The movie even mostly hangs together as a thought experiment, though it overcomplicates the plot in a couple of ways. The most problematic overcomplication is the movie's premise that humanity has stopped making Jaegers -- the giant human-run robots that are the only effective defense against the monstrous Kaiju that periodically come striding out of a dimensional rift in the Pacific Ocean floor -- and instead turned to building a giant, and soon-to-be-proven useless, wall around the Pacific (!!!!!!!!). It would have been a lot simpler to note that the defense program is temporaily short on Jaegers due to the increase in period and frequency of Kaiju attacks, and move on.
Other than that, though, the movie is a lot of fun, with an emphasis on teamwork over individuality, and a multi-national cast that may have hindered its box-office performance in the United States. Either that, or they should have just titled it Transformers: Pacific Rim, even though the robots don't actually transform.
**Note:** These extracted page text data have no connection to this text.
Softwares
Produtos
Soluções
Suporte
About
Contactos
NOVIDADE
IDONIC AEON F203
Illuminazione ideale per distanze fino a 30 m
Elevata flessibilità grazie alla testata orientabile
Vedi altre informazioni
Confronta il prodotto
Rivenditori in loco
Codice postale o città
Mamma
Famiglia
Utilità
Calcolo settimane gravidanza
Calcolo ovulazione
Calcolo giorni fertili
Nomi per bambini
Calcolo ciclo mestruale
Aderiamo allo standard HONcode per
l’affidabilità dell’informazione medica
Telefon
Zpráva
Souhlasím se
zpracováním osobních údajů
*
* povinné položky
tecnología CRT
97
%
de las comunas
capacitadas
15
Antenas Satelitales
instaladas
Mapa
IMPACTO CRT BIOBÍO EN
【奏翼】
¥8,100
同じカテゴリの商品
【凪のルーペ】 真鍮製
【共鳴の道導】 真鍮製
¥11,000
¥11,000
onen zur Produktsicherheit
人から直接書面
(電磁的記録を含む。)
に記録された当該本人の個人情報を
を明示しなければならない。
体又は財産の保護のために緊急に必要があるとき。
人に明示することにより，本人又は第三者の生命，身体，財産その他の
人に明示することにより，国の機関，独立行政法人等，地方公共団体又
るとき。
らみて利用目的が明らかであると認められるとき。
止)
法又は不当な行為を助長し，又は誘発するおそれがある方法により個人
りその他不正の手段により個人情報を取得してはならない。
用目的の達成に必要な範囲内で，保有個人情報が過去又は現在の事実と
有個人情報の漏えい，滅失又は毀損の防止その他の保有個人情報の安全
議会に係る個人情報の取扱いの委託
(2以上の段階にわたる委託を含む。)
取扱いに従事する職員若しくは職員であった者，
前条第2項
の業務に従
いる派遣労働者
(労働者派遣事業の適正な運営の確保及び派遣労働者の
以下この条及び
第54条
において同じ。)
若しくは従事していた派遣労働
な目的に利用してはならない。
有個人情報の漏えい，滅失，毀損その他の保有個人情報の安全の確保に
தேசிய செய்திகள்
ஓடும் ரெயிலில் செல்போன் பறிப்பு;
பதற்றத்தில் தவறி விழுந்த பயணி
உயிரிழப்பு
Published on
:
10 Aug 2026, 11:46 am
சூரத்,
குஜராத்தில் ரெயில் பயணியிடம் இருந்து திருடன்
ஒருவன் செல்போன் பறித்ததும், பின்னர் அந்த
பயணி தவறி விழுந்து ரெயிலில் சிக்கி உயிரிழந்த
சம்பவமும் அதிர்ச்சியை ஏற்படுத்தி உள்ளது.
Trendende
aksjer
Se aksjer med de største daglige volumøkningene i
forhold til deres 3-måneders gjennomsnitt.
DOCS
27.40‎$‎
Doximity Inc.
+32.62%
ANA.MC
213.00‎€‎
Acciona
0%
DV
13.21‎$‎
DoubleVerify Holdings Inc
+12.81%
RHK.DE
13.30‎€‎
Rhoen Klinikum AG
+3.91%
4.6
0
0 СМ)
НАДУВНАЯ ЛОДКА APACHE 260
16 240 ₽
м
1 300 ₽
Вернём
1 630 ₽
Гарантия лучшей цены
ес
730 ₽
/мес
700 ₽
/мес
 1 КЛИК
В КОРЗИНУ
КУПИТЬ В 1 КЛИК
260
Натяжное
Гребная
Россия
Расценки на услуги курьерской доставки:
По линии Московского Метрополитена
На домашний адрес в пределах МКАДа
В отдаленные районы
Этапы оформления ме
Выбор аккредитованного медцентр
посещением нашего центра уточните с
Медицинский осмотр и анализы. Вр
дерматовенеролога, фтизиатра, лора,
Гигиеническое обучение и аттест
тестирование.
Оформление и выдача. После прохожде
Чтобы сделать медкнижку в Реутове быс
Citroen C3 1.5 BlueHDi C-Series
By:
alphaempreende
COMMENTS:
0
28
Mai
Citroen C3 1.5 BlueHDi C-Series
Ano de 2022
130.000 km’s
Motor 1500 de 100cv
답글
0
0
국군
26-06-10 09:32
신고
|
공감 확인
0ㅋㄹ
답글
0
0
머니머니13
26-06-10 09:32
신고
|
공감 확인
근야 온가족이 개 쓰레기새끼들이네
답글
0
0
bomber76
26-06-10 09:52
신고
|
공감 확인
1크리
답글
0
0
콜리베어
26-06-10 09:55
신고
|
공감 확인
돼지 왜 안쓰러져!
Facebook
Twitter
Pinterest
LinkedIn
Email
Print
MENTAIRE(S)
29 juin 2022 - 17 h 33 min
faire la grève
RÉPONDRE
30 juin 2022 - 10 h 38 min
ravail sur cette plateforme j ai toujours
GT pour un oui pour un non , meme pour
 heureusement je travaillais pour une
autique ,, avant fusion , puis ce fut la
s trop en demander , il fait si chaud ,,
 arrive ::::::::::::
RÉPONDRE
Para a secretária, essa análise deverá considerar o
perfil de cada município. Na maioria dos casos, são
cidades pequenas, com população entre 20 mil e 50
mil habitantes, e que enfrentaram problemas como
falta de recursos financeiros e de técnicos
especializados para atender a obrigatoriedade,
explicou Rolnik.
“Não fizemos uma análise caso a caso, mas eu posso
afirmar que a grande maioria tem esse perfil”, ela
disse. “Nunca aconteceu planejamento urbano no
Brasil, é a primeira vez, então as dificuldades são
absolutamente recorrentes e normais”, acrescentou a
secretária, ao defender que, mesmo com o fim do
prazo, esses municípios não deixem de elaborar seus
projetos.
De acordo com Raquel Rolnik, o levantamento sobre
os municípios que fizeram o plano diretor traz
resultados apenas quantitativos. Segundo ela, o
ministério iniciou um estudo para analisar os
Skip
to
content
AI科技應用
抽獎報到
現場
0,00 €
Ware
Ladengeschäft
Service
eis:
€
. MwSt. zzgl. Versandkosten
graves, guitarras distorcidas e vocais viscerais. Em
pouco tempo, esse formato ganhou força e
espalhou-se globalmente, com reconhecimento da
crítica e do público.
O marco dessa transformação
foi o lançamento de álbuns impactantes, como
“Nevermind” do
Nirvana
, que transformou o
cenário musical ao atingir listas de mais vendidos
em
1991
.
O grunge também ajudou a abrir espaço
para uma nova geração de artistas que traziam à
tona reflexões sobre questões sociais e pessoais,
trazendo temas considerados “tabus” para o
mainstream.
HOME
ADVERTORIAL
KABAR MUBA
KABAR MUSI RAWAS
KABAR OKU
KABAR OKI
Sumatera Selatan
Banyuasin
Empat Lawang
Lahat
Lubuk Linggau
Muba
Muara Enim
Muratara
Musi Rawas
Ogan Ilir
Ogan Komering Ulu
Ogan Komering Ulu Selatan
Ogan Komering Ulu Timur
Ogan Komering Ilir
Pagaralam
The main cast of Charlie Hunnam, Rinko Kikuchi, and Idris Elba is tremendously likeable; the twitchy scientists played by Burn Gorman and Charlie Day are intermittently amusing and ultimately heroic; the Kaiju organlegger played by Ron Perlman is a welcome jolt of energy. The robots look great, as do the Kaiju, though I wish the filmmakers had spent a bit more on visual effects and given us one extended Jaeger vs. Kaiju battle staged entirely in the day-time. The murkiness of the night battles and the undersea battles sometimes gets a bit annoying.
The best Kaiju sequence, as if from a postmodern fairytale, involves one of the gargantuan monsters -- this one vaguely crab-like -- chasing a little girl through the streets of Tokyo. It's scary and funny, and better than pretty much any visual effects sequence from any other blockbuster this summer. Highly recommended.